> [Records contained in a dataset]
--------------------------------

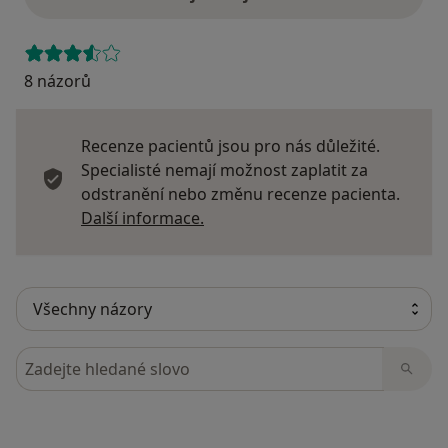
8 názorů
Recenze pacientů jsou pro nás důležité.
Specialisté nemají možnost zaplatit za
odstranění nebo změnu recenze pacienta.
Další informace o názorech
Další informace.
Hledejte v názorech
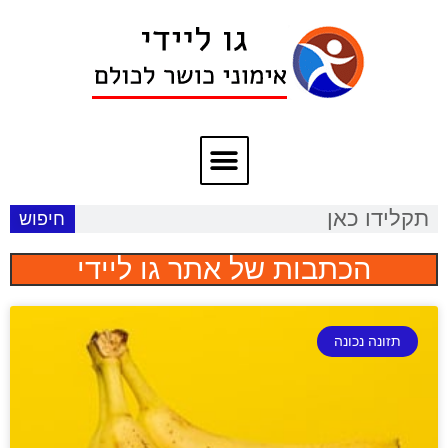
חיפוש
הכתבות של אתר גו ליידי
תזונה נכונה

--------------------------------

> [Work task]
Go through the entries above and say how many lines include the word "Další". Give the number only.

> [Your response]
2